Recently the venture capital industry has been under review by critics, venture capitalists and the media, each noting how it is changing, why and what we can expect moving forward.
I agree the landscape is changing – not unlike any other industry – and it is not the first time that venture capital has experienced change. After the dotcom bubble burst over a decade ago, the industry underwent a healthy self-examination, and a number of venture firms quietly disappeared. Today, we are in an era of cyclical innovation and it would be shortsighted to think any industry can remain undisrupted for an extended period of time. Disruption leads to new ideas, innovation and efficiencies if approached thoughtfully.

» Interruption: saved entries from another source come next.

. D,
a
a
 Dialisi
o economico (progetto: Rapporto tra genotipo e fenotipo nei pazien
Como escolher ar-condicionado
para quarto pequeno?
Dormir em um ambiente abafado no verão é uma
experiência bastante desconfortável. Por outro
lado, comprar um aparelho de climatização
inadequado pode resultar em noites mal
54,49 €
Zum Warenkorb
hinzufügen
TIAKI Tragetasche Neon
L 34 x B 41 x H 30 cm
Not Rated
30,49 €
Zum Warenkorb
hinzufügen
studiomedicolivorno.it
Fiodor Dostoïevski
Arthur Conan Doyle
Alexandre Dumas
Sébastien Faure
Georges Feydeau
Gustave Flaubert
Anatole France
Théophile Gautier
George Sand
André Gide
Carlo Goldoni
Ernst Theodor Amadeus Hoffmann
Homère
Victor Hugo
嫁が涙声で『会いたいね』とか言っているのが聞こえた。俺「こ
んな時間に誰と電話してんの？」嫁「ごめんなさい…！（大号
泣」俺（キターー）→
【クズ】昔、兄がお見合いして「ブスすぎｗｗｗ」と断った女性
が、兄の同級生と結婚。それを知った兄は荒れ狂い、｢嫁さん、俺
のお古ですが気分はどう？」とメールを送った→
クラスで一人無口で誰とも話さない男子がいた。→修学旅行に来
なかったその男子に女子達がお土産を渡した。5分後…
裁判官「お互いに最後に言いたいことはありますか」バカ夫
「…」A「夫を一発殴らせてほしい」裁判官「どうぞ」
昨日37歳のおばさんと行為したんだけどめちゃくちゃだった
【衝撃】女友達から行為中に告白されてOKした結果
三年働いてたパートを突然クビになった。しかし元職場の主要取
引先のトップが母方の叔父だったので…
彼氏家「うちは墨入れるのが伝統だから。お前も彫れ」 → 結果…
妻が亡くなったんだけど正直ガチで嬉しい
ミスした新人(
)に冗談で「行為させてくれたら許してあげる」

Mark Suster’s recent article in FORTUNE made several excellent points about the “changing structure of the venture capital industry” and he brought a more holistic view to the conversation at large. Here are a few things he mentioned that I unequivocally agree with:
1. Less capital is required to start a company, creating more opportunities for early stage funding. This dynamic results in more competition for investment from different players, creating new competitive forces in the VC industry and democratizing access to capital. Here is a comprehensive list from The Washington Post that itemizes the types of funders in the market these days. It’s also opening up opportunities for funding outside of the traditional centers of venture capital – which we believe is leading to the growth of new entrepreneurial ecosystems outside of Silicon Valley and New York. Revolution recently embarked on a Rise of the Rest Road Trip to showcase these thriving ecosystems and ensure they continue to grow. We feel as a company that this will help the entire ecosystem flourish.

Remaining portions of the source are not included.